Keeping Divorce Records Secret?

You need to read this column by Howard Troxler in the St. Petersburg Times on the discussion in Florida about keeping divorce court records secret. There’s a move afoot to restrict sharply the information that the public will be able to see about divorce cases. Predictably, journalists think that’s a terrible idea.

The nice thing about newspaper columns is that, every now and then, good writers write them. Clearly, Howard Troxler writes well. Try this:

Secret courts are a bad idea.

Secret courts are a bad idea for so many different reasons I can’t list them all.

For starters, when the government accuses somebody of a crime, that person is entitled to a public trial.

That’s an old but good idea. It goes back to one of the reasons we fired the British king and started our own country.

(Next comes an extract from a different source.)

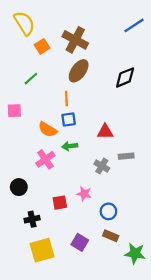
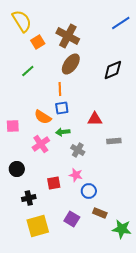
pink square: (14, 111) -> (13, 126), moved
gray cross: (102, 166) -> (78, 150), moved
blue circle: (108, 211) -> (89, 191), moved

There are lots of other good reasons to keep the courts public. The main one: We have to be able to see what is going on.

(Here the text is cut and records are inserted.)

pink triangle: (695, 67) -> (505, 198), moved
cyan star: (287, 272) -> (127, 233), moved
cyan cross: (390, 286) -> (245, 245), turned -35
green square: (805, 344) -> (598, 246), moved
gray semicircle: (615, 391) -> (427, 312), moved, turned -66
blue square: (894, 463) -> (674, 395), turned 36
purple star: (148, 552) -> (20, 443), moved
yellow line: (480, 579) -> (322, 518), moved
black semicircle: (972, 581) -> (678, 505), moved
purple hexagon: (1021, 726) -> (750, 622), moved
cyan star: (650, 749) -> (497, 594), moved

Is our legal system operating fairly? Is this judge, or that one, abusing his or her power? Are the divorce courts biased? Are the sentences for crooks about right? Is the clerk of court doing a good job?

Each of us might prefer at first blush to keep secret our own lawsuit or divorce case. But think twice – do you really want to take your case into a courthouse where the judge, the lawyers, even the court clerks, operate in secret?

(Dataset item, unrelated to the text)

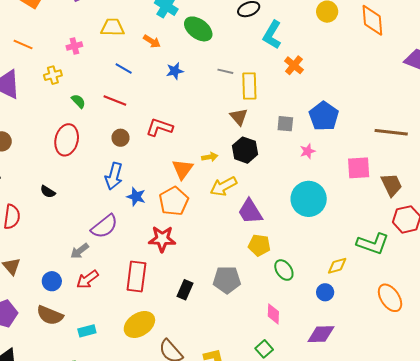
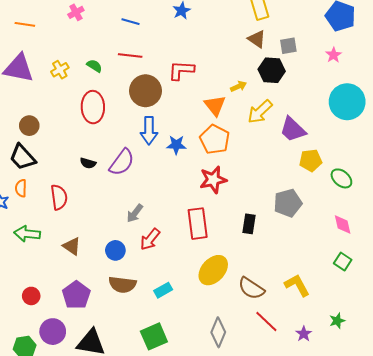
yellow cross: (53, 75) -> (60, 70), moved
gray square: (285, 124) -> (288, 46), moved
brown circle: (120, 138) -> (145, 91), size x1.8
purple semicircle: (104, 226) -> (122, 162), moved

I have a tender ambivalence on this issue. Every day I look into the eyes of hapless men and women who want nothing more than to move on with their lives. Quietly, please, with a measure of dignity if at all possible. Will this appear in the newspaper? No? Good. Can somebody go to the courthouse and read about it? Yes? Well, maybe nobody will notice.

On the other hand, coming to family law as I do from a previous career as a reporter, I find myself saying “Amen” to the Howard Troxlers of the world. Secret courts won’t dispense justice for long. Very soon, secret courts become unfair courts, places where you and I wouldn’t feel comfortable. Yes, painful though it may be, let’s keep our courts and the decisions they render public.